I gave him an opportunity to back down on his comment that Europe should sink boats transporting illegal immigrants from the coast of North Africa.

"Do you regret making that statement?" I asked.

True to form Griffin replied that he only had one regret: that he did not extend his murderous scheme to vessels transporting refugees to those in the Adriatic and Atlantic. It was exactly the kind of nakedly racist response that makes it impossible to take seriously the BNP's claims to being proper politicial contenders.

I would bet that Griffin would not have considered Save The Children's recent report into the condition of youngsters trying to get from Libya into Italy. Had he done so he would notice that most of the children on the barely seaworthy boats being turned back from Europe have fled war in countries like Somalia and Eritrea.

As Fosca Nomis, spokesperson for Save the Children, said: "Many of the children on the boats from Libya had been forced to travel thousands of miles, often alone, to escape conflict and poverty in countries such as Somalia, Eritrea and Nigeria. In ten months we received over 2,000 children entitled to receive protection in Italy. They were often exhausted, hungry, severely dehydrated and terrified after the journey. Many children have recounted harrowing stories, of rape and of having to see dead family members thrown out of the boat.

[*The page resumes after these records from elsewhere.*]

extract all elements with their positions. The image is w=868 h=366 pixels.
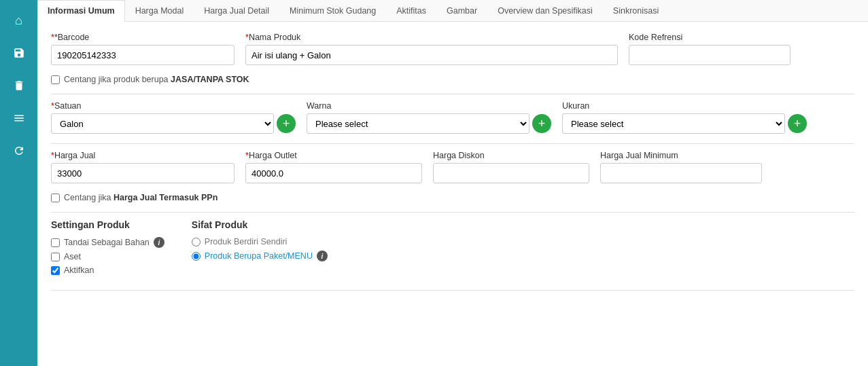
divider-1 bbox=[51, 94, 854, 94]
nama-produk-label: *Nama Produk bbox=[245, 33, 618, 42]
warna-add-button[interactable]: + bbox=[532, 114, 551, 133]
harga-outlet-label: *Harga Outlet bbox=[245, 151, 422, 160]
divider-2 bbox=[51, 143, 854, 144]
radio-produk-berdiri-sendiri: Produk Berdiri Sendiri bbox=[192, 237, 328, 246]
checkbox-ppn-label: Centang jika Harga Jual Termasuk PPn bbox=[64, 193, 218, 202]
harga-jual-minimum-label: Harga Jual Minimum bbox=[600, 151, 762, 160]
nama-produk-input[interactable] bbox=[245, 45, 618, 65]
satuan-add-button[interactable]: + bbox=[277, 114, 296, 133]
group-harga-jual-minimum: Harga Jual Minimum bbox=[600, 151, 762, 183]
harga-jual-input[interactable] bbox=[51, 163, 235, 183]
tab-informasi-umum[interactable]: Informasi Umum bbox=[37, 0, 125, 22]
ukuran-select-container: Please select + bbox=[562, 113, 807, 134]
paket-menu-info-icon[interactable]: i bbox=[317, 251, 328, 261]
tandai-bahan-label: Tandai Sebagai Bahan bbox=[64, 238, 150, 247]
tandai-bahan-info-icon[interactable]: i bbox=[154, 237, 164, 248]
warna-select[interactable]: Please select bbox=[307, 113, 530, 134]
warna-select-container: Please select + bbox=[307, 113, 551, 134]
tab-harga-jual-detail[interactable]: Harga Jual Detail bbox=[194, 0, 279, 21]
checkbox-jasa[interactable] bbox=[51, 75, 60, 84]
satuan-select-container: Galon Pcs Liter Kg + bbox=[51, 113, 296, 134]
kode-referensi-input[interactable] bbox=[629, 45, 791, 65]
check-aset: Aset bbox=[51, 252, 164, 261]
ukuran-label: Ukuran bbox=[562, 101, 807, 111]
row-checkbox-ppn: Centang jika Harga Jual Termasuk PPn bbox=[51, 193, 854, 202]
radio-berdiri-sendiri[interactable] bbox=[192, 238, 201, 246]
group-satuan: *Satuan Galon Pcs Liter Kg + bbox=[51, 101, 296, 134]
group-ukuran: Ukuran Please select + bbox=[562, 101, 807, 134]
trash-icon[interactable] bbox=[5, 72, 33, 99]
barcode-label: **Barcode bbox=[51, 33, 235, 42]
harga-jual-minimum-input[interactable] bbox=[600, 163, 762, 183]
satuan-select[interactable]: Galon Pcs Liter Kg bbox=[51, 113, 274, 134]
harga-jual-label: *Harga Jual bbox=[51, 151, 235, 160]
save-icon[interactable] bbox=[5, 39, 33, 67]
aktifkan-label: Aktifkan bbox=[64, 266, 94, 275]
group-harga-jual: *Harga Jual bbox=[51, 151, 235, 183]
tab-bar: Informasi Umum Harga Modal Harga Jual De… bbox=[37, 0, 868, 22]
aset-label: Aset bbox=[64, 252, 81, 261]
list-icon[interactable] bbox=[5, 105, 33, 132]
group-harga-diskon: Harga Diskon bbox=[433, 151, 589, 183]
berdiri-sendiri-label: Produk Berdiri Sendiri bbox=[205, 237, 288, 246]
ukuran-select[interactable]: Please select bbox=[562, 113, 785, 134]
ukuran-add-button[interactable]: + bbox=[788, 114, 807, 133]
form-content: **Barcode *Nama Produk Kode Refrensi Cen… bbox=[37, 22, 868, 366]
settingan-produk-title: Settingan Produk bbox=[51, 219, 164, 230]
group-kode-referensi: Kode Refrensi bbox=[629, 33, 791, 65]
radio-paket-menu[interactable] bbox=[192, 252, 201, 261]
kode-referensi-label: Kode Refrensi bbox=[629, 33, 791, 42]
divider-3 bbox=[51, 212, 854, 213]
tab-harga-modal[interactable]: Harga Modal bbox=[125, 0, 194, 21]
tab-overview-spesifikasi[interactable]: Overview dan Spesifikasi bbox=[487, 0, 603, 21]
sidebar: ⌂ bbox=[0, 0, 37, 366]
paket-menu-label: Produk Berupa Paket/MENU bbox=[205, 251, 313, 261]
checkbox-aset[interactable] bbox=[51, 253, 60, 261]
tab-aktifitas[interactable]: Aktifitas bbox=[386, 0, 436, 21]
row-checkbox-jasa: Centang jika produk berupa JASA/TANPA ST… bbox=[51, 75, 854, 84]
checkbox-ppn[interactable] bbox=[51, 194, 60, 202]
group-warna: Warna Please select + bbox=[307, 101, 551, 134]
warna-label: Warna bbox=[307, 101, 551, 111]
group-barcode: **Barcode bbox=[51, 33, 235, 65]
tab-minimum-stok-gudang[interactable]: Minimum Stok Gudang bbox=[279, 0, 386, 21]
check-tandai-bahan: Tandai Sebagai Bahan i bbox=[51, 237, 164, 248]
home-icon[interactable]: ⌂ bbox=[5, 7, 33, 34]
sifat-produk-block: Sifat Produk Produk Berdiri Sendiri Prod… bbox=[192, 219, 328, 279]
checkbox-jasa-label: Centang jika produk berupa JASA/TANPA ST… bbox=[64, 75, 249, 84]
refresh-icon[interactable] bbox=[5, 137, 33, 164]
group-harga-outlet: *Harga Outlet bbox=[245, 151, 422, 183]
radio-produk-paket-menu: Produk Berupa Paket/MENU i bbox=[192, 251, 328, 261]
row-harga: *Harga Jual *Harga Outlet Harga Diskon H… bbox=[51, 151, 854, 183]
satuan-label: *Satuan bbox=[51, 101, 296, 111]
group-nama-produk: *Nama Produk bbox=[245, 33, 618, 65]
harga-outlet-input[interactable] bbox=[245, 163, 422, 183]
harga-diskon-label: Harga Diskon bbox=[433, 151, 589, 160]
row-basic-info: **Barcode *Nama Produk Kode Refrensi bbox=[51, 33, 854, 65]
sifat-produk-title: Sifat Produk bbox=[192, 219, 328, 230]
harga-diskon-input[interactable] bbox=[433, 163, 589, 183]
settings-section: Settingan Produk Tandai Sebagai Bahan i … bbox=[51, 219, 854, 279]
tab-gambar[interactable]: Gambar bbox=[436, 0, 487, 21]
main-content: Informasi Umum Harga Modal Harga Jual De… bbox=[37, 0, 868, 366]
tab-sinkronisasi[interactable]: Sinkronisasi bbox=[603, 0, 669, 21]
settingan-produk-block: Settingan Produk Tandai Sebagai Bahan i … bbox=[51, 219, 164, 279]
barcode-input[interactable] bbox=[51, 45, 235, 65]
check-aktifkan: Aktifkan bbox=[51, 266, 164, 275]
row-satuan-warna-ukuran: *Satuan Galon Pcs Liter Kg + Warna Pleas… bbox=[51, 101, 854, 134]
divider-bottom bbox=[51, 290, 854, 291]
checkbox-tandai-bahan[interactable] bbox=[51, 238, 60, 247]
checkbox-aktifkan[interactable] bbox=[51, 266, 60, 275]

"Many of the child migrants had been locked up in adult detention centres before boarding the boats for Italy, and we are afraid they may be returned there when they arrive in Libya. Conditions are notoriously bad. Human rights organisations have persistently reported allegations of torture and ill-treatment at the centres in a country which has not signed the Geneva Refugee Convention."

This is the kind of inconvenient truth that gets in the way of Griffin's deliberately controversial - but totally hollow - soundbites.